É repórter especial. Ganhou prêmios Maria Moors Cabot (EUA) e da Fundación por un Nuevo Periodismo Iberoamericano. Escreve às quintas e aos domingos.
Nós que amamos tanto os EUA
Já me parecia demasiado importar dos Estados Unidos a tal de "black friday", a sexta-feira de consumismo desenfreado estimulado por descontos que, muitas vezes, são mais propaganda do que realidade.
Nos EUA, ainda é possível encontrar uma lógica na data. Trata-se do Dia de Ação de Graças (que caiu dia 28), o que cria um feriadão de quatro dias, nas imediações do Natal.
No Brasil, a menos que eu esteja completamente desatualizado, o que é sempre possível na minha idade, não se comemora tal dia.
No entanto, os brasileiros atiraram-se às compras como se fossem norte-americanos. Ouvi no rádio que uma senhora comprou três ferros de passar roupa, não porque precisasse deles, mas porque estavam baratos (R$ 10 cada).
Pois essa demasia está se estendendo por mais um dia, americanizado como tantas outras coisas no país tropical: viveu-se ontem uma tal de "cyber monday", uma segunda-feira de compras pela internet com descontos (supostos ou reais).
Desconhecia a existência dessa nova data no calendário sagrado do consumo. Descobri-a ao ler, no "New York Times", que os norte-americanos gastaram "apenas" US$ 50,9 bilhões (R$ 130,4 bilhões) nos feriados, 11% menos que no ano anterior.
O jornal especula que, talvez, o pessoal tenha reservado seus fundos para gastá-los na "cyber monday".
Achava que era uma invenção ainda contida nos limites dos EUA, mas abro minha caixa de correspondência e eis que uma das grandes lojas de departamento me convida para a "cyber monday", "a maior liquidação da internet", com descontos de até 92%.

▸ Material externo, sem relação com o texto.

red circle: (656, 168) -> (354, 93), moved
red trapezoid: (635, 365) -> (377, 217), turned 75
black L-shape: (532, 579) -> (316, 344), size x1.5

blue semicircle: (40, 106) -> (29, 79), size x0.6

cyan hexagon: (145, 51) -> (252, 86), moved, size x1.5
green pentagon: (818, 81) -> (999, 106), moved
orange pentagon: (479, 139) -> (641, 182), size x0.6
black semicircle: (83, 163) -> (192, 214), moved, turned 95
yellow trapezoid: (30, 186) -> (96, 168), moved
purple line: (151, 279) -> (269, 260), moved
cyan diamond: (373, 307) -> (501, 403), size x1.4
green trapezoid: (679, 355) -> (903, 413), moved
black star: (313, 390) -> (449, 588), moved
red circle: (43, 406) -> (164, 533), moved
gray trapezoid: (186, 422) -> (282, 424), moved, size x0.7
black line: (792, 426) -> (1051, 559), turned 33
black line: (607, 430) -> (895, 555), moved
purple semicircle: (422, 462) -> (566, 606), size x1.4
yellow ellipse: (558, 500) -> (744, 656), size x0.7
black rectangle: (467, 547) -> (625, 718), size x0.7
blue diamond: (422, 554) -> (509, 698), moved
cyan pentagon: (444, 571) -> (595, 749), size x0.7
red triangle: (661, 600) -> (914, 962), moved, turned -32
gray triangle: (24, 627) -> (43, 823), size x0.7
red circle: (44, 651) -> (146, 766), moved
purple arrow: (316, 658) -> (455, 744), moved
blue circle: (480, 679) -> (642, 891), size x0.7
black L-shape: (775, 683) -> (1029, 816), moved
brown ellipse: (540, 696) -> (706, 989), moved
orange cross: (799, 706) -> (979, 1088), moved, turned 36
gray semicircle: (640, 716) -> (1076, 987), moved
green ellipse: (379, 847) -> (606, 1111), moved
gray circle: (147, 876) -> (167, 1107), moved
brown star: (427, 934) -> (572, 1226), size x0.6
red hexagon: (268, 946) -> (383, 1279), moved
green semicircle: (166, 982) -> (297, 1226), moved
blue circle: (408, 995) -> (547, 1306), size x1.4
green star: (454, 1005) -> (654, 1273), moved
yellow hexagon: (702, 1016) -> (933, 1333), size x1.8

A propaganda ainda me ameaça: "Termina hoje [ontem, segunda-feira], não vá se arrepender depois".
Não sei os números no Brasil, mas devem ter sido proporcionais aos dos EUA, em relação ao tamanho das respectivas populações e ao poder de compra: 133,7 milhões de consumidores, reais ou potenciais, na "black friday".
Dá cerca de 42% da população total norte-americana, uma formidável demonstração do poder do apelo ao consumismo.
No Brasil, 42% de 200 milhões habitantes seriam, portanto, 84 milhões de consumidores.
Não me surpreende essa imitação do "american way of life": uma pesquisa do respeitado Pew Research Center mostra que a opinião favorável aos Estados Unidos é muito forte no Brasil.
São 65% os brasileiros com esse tipo de avaliação. Sobre o próprio Brasil, mesmo patriotas ou patrioteiros como são, a porcentagem dos brasileiros que gostam do país é apenas um pouco maior (77%).
Apesar de toda a onda em torno da ascensão da China, a maioria dos brasileiros (54%) continua achando que os Estados Unidos são a economia líder no mundo.
Aliás, só 34% dizem que a influência chinesa é boa para o Brasil.
Tudo isso sugere que a maioria do público acha que a política externa brasileira deveria orientar-se mais para os EUA. Afinal, a opinião favorável a dois dos polos anti-EUA (Rússia e Irã) é majoritariamente negativa (só 9% dos brasileiros é favorável ao Irã e um pouco mais, 24%, à Rússia).